Transcribed page contents:

————————

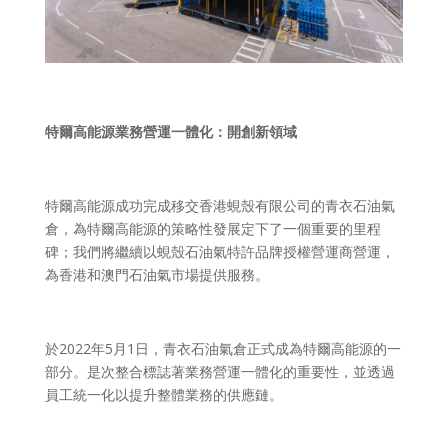
特爾高能源業務營運
一體化
：開創新領域
特爾高能源成功完成移交香港蜆殼有限公司的青衣石油氣
倉，為特爾高能源的策略性發展定下了一個重要的里程
碑；我們將繼續以蜆殼石油氣特許品牌授權營運商營運，
為香港和澳門石油氣市場提供服務。
於
2022
年
5
月
1
日，青衣石油氣倉正式成為特爾高能源的一
部分。是次整合標誌著業務營運一體化的重要性，並透過
員工統一化以提升整體業務的供應鏈。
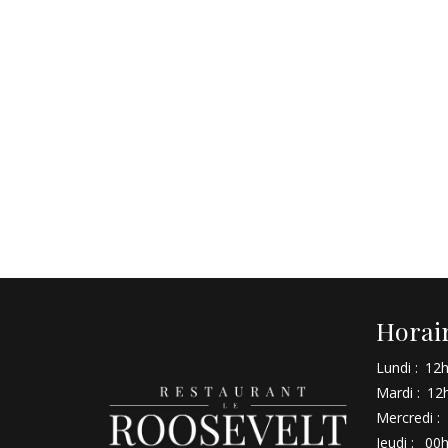
Horai
Lundi :
12h
Mardi :
12h
Mercredi :
Jeudi :
00h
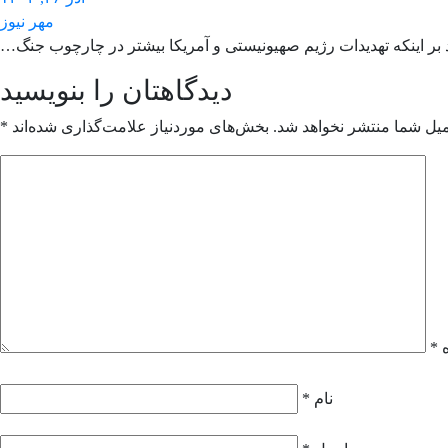
مهر نیوز
ید بر اینکه تهدیدات رژیم صهیونیستی و آمریکا بیشتر در چارچوب جنگ…
دیدگاهتان را بنویسید
میل شما منتشر نخواهد شد.
بخش‌های موردنیاز علامت‌گذاری شده‌اند
*
ه
*
نام
*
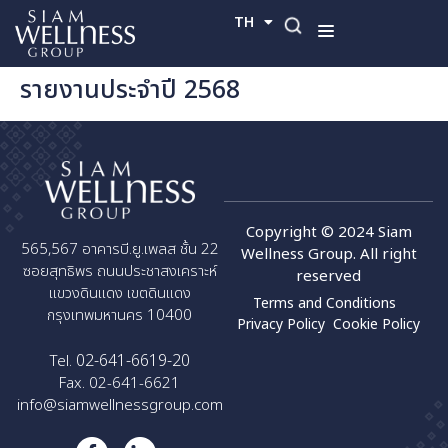
TH
EN
รายงานประจำปี 2568
Copyright © 2024 Siam
565,567 อาคารบี.ยู.เพลส ชั้น 22
Wellness Group. All right
ซอยสุทธิพร ถนนประชาสงเคราะห์
reserved
แขวงดินแดง เขตดินแดง
Terms and Conditions
กรุงเทพมหานคร 10400
Privacy Policy
Cookie Policy
02-641-6619-20
Tel.
Fax. 02-641-6621
info@siamwellnessgroup.com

————————

Your objective: Could you retype the records above exactly, omitting the pictures?

Solution:
特爾高能源業務營運
一體化
：開創新領域
特爾高能源成功完成移交香港蜆殼有限公司的青衣石油氣
倉，為特爾高能源的策略性發展定下了一個重要的里程
碑；我們將繼續以蜆殼石油氣特許品牌授權營運商營運，
為香港和澳門石油氣市場提供服務。
於
2022
年
5
月
1
日，青衣石油氣倉正式成為特爾高能源的一
部分。是次整合標誌著業務營運一體化的重要性，並透過
員工統一化以提升整體業務的供應鏈。
Horai
Lundi :
12h
Mardi :
12h
Mercredi :
Jeudi :
00h
مهر نیوز
ید بر اینکه تهدیدات رژیم صهیونیستی و آمریکا بیشتر در چارچوب جنگ…
دیدگاهتان را بنویسید
میل شما منتشر نخواهد شد.
بخش‌های موردنیاز علامت‌گذاری شده‌اند
*
ه
*
نام
*
TH
EN
รายงานประจำปี 2568
Copyright © 2024 Siam
565,567 อาคารบี.ยู.เพลส ชั้น 22
Wellness Group. All right
ซอยสุทธิพร ถนนประชาสงเคราะห์
reserved
แขวงดินแดง เขตดินแดง
Terms and Conditions
กรุงเทพมหานคร 10400
Privacy Policy
Cookie Policy
02-641-6619-20
Tel.
Fax. 02-641-6621
info@siamwellnessgroup.com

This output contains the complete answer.